BEGIN

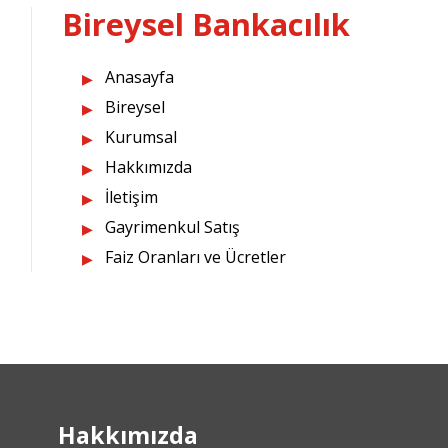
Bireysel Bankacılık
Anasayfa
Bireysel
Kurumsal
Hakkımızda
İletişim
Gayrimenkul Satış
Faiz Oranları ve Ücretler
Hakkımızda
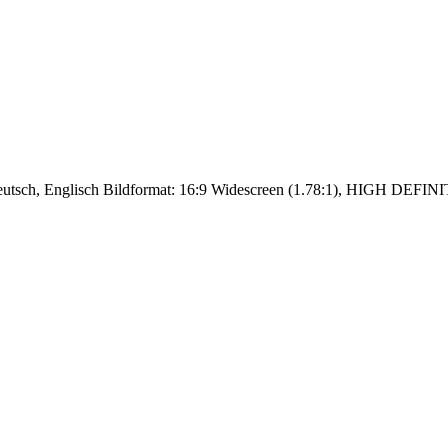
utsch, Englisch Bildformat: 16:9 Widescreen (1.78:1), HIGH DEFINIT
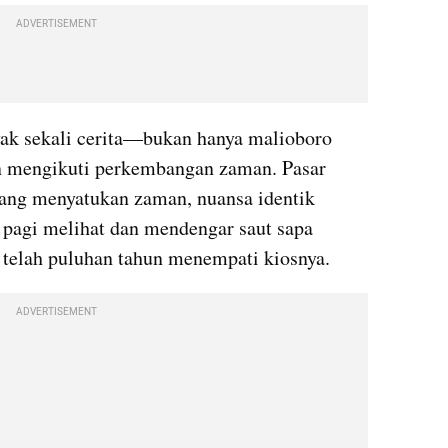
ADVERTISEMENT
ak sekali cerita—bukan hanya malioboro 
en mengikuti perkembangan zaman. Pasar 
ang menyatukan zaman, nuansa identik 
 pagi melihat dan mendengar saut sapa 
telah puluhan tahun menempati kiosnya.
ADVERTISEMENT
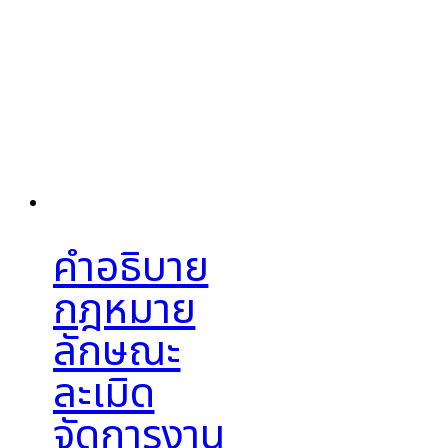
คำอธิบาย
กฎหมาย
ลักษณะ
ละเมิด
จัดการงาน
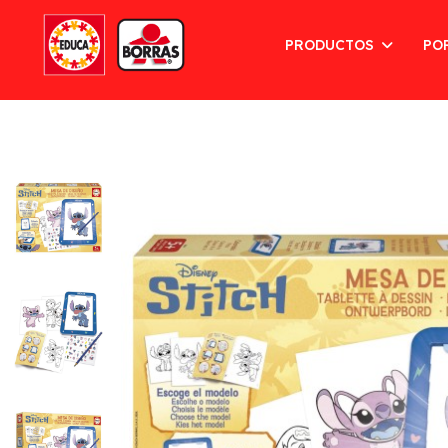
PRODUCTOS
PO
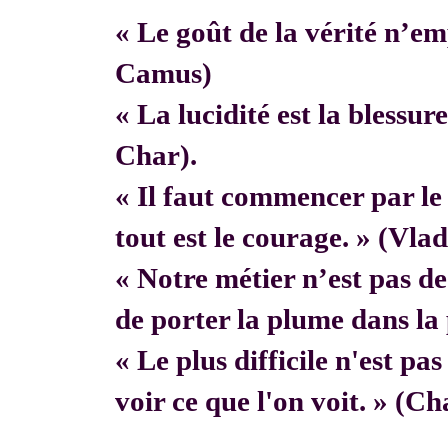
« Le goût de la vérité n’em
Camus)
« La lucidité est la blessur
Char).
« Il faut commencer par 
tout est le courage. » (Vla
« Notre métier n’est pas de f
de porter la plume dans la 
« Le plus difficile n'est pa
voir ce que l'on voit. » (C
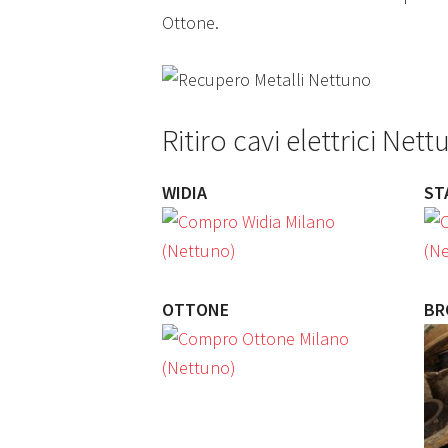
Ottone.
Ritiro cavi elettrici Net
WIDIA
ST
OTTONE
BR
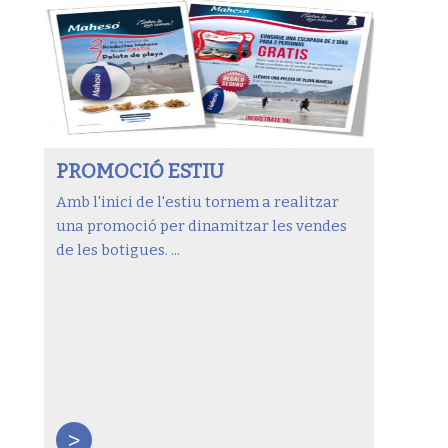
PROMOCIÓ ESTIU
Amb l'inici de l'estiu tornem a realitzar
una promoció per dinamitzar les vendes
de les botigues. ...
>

END
BEGIN

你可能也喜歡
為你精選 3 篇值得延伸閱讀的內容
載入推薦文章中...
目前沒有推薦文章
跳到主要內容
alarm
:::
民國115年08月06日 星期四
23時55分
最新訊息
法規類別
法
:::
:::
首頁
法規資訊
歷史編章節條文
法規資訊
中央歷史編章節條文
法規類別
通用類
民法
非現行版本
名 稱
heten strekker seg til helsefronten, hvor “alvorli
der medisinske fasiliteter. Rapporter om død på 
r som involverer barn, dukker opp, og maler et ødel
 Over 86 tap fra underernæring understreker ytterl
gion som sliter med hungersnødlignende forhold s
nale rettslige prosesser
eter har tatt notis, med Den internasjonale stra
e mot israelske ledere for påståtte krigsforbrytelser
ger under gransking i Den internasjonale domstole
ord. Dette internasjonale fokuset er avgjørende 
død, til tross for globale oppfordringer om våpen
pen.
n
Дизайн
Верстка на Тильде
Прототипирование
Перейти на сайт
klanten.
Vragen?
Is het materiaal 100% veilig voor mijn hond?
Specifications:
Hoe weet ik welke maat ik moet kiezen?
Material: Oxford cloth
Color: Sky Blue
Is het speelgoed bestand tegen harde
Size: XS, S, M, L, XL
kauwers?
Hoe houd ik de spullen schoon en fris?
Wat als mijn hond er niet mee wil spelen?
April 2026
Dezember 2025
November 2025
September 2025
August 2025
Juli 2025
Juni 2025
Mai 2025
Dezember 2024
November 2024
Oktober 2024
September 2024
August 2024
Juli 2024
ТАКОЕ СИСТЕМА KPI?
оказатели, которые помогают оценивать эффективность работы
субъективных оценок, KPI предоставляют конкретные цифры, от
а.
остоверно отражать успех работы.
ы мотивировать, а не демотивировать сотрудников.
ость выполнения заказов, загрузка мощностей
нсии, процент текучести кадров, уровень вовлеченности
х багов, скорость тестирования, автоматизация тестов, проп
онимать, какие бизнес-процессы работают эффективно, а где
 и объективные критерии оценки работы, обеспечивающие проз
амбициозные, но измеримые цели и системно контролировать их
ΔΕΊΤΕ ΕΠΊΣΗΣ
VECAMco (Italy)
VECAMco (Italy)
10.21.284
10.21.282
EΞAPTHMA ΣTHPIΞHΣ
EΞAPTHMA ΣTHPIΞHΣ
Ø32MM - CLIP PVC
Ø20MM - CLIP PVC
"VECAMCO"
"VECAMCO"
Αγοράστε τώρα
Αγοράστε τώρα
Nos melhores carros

END
BEGIN

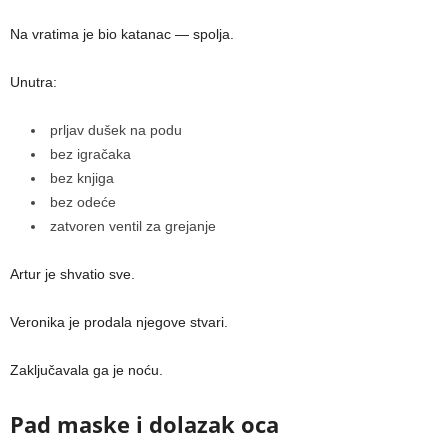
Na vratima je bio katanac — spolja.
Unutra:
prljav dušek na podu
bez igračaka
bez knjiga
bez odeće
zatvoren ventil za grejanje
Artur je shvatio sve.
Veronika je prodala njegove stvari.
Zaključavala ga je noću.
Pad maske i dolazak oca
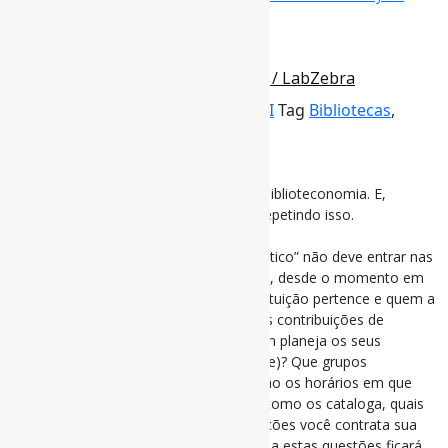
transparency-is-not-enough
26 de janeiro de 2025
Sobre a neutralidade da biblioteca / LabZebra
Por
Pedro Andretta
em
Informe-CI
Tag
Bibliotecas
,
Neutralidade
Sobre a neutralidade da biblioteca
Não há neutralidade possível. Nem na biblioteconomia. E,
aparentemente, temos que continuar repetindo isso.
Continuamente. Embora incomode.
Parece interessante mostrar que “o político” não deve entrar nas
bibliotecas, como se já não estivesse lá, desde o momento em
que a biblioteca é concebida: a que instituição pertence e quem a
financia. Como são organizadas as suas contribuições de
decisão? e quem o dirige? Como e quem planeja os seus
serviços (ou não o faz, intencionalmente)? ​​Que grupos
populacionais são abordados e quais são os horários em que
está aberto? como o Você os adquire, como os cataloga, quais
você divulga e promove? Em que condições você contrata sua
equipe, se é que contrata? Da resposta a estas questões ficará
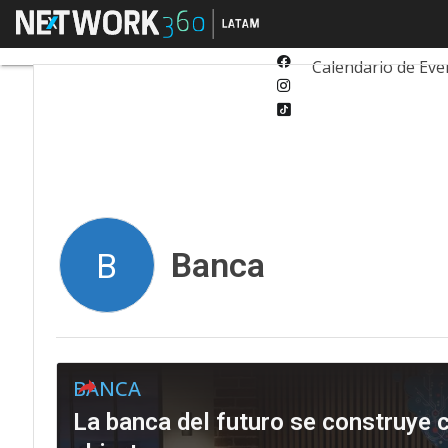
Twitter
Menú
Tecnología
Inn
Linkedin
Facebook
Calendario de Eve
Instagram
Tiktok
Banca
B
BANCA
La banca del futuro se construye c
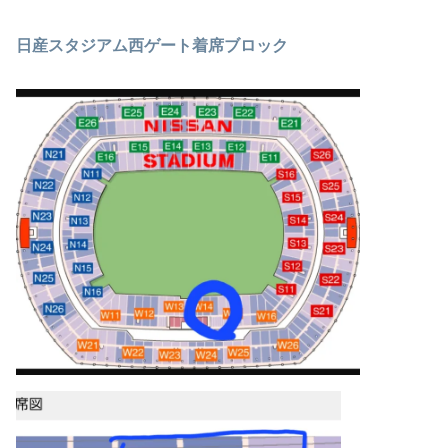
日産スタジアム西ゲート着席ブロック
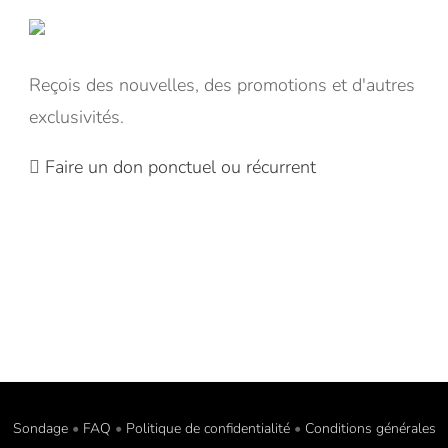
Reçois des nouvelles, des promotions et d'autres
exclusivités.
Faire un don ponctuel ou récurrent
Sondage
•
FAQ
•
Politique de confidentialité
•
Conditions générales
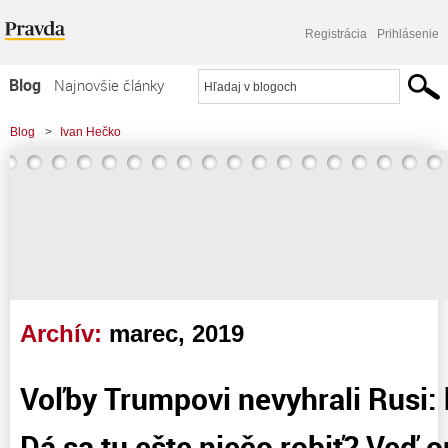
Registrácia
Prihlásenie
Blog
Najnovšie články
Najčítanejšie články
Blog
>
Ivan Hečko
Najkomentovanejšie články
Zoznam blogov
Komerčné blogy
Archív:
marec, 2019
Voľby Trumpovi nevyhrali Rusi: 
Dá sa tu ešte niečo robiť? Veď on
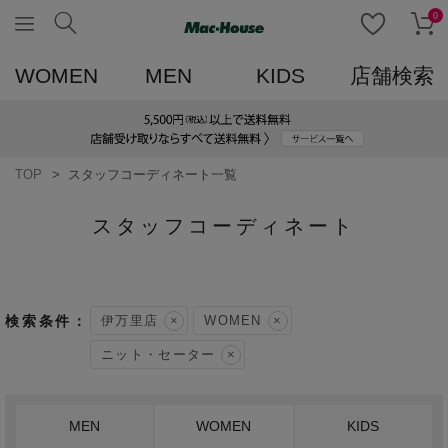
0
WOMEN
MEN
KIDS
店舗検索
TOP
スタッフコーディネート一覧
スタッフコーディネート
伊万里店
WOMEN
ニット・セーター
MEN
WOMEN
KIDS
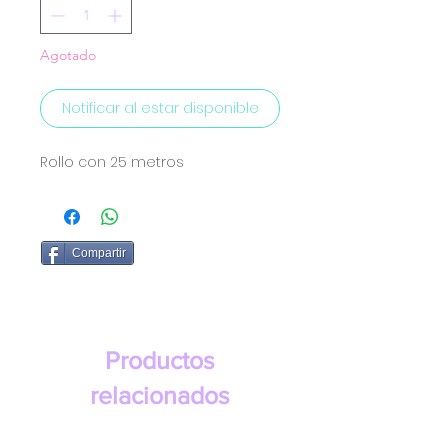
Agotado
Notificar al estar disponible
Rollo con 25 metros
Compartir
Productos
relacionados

END

- [TRY IT]:
All lines in the records above that contain "работы" are to be reported.

- [REPLY]:
оказатели, которые помогают оценивать эффективность работы
остоверно отражать успех работы.
 и объективные критерии оценки работы, обеспечивающие проз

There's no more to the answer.